**TASK OBJECTIVE:** Where a line contains "ersten Check, bevor Nachfragen von der", begin there and restate word for word every line to the end of the entries below, pictures excluded.

** Opening DATA FOR REVIEW block **

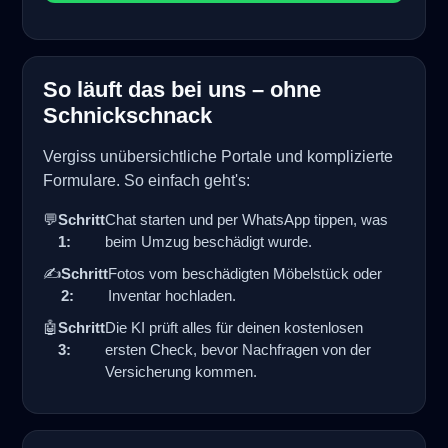
So läuft das bei uns – ohne
Schnickschnack
Vergiss unübersichtliche Portale und komplizierte
Formulare. So einfach geht's:
💬
Schritt
Chat starten und per WhatsApp tippen, was
1:
beim Umzug beschädigt wurde.
✍️
Schritt
Fotos vom beschädigten Möbelstück oder
2:
Inventar hochladen.
🤖
Schritt
Die KI prüft alles für deinen kostenlosen
3:
ersten Check, bevor Nachfragen von der
Versicherung kommen.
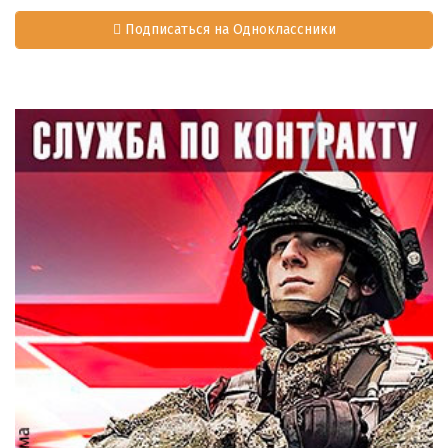
Подписаться на Одноклассники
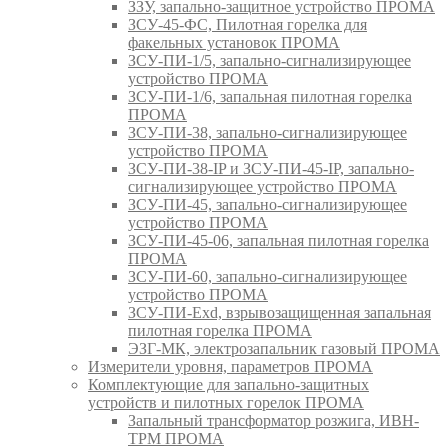
ЗЗУ, запально-защитное устройство ПРОМА
ЗСУ-45-ФС, Пилотная горелка для
факельных установок ПРОМА
ЗСУ-ПИ-1/5, запально-сигнализирующее
устройство ПРОМА
ЗСУ-ПИ-1/6, запальная пилотная горелка
ПРОМА
ЗСУ-ПИ-38, запально-сигнализирующее
устройство ПРОМА
ЗСУ-ПИ-38-IP и ЗСУ-ПИ-45-IP, запально-
сигнализирующее устройство ПРОМА
ЗСУ-ПИ-45, запально-сигнализирующее
устройство ПРОМА
ЗСУ-ПИ-45-06, запальная пилотная горелка
ПРОМА
ЗСУ-ПИ-60, запально-сигнализирующее
устройство ПРОМА
ЗСУ-ПИ-Exd, взрывозащищенная запальная
пилотная горелка ПРОМА
ЭЗГ-МК, электрозапальник газовый ПРОМА
Измерители уровня, параметров ПРОМА
Комплектующие для запально-защитных
устройств и пилотных горелок ПРОМА
Запальный трансформатор розжига, ИВН-
ТРМ ПРОМА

** Closing DATA FOR REVIEW block **

**COMPLETED TASK:**
ersten Check, bevor Nachfragen von der
Versicherung kommen.
Подписаться на Одноклассники
ЗЗУ, запально-защитное устройство ПРОМА
ЗСУ-45-ФС, Пилотная горелка для
факельных установок ПРОМА
ЗСУ-ПИ-1/5, запально-сигнализирующее
устройство ПРОМА
ЗСУ-ПИ-1/6, запальная пилотная горелка
ПРОМА
ЗСУ-ПИ-38, запально-сигнализирующее
устройство ПРОМА
ЗСУ-ПИ-38-IP и ЗСУ-ПИ-45-IP, запально-
сигнализирующее устройство ПРОМА
ЗСУ-ПИ-45, запально-сигнализирующее
устройство ПРОМА
ЗСУ-ПИ-45-06, запальная пилотная горелка
ПРОМА
ЗСУ-ПИ-60, запально-сигнализирующее
устройство ПРОМА
ЗСУ-ПИ-Exd, взрывозащищенная запальная
пилотная горелка ПРОМА
ЭЗГ-МК, электрозапальник газовый ПРОМА
Измерители уровня, параметров ПРОМА
Комплектующие для запально-защитных
устройств и пилотных горелок ПРОМА
Запальный трансформатор розжига, ИВН-
ТРМ ПРОМА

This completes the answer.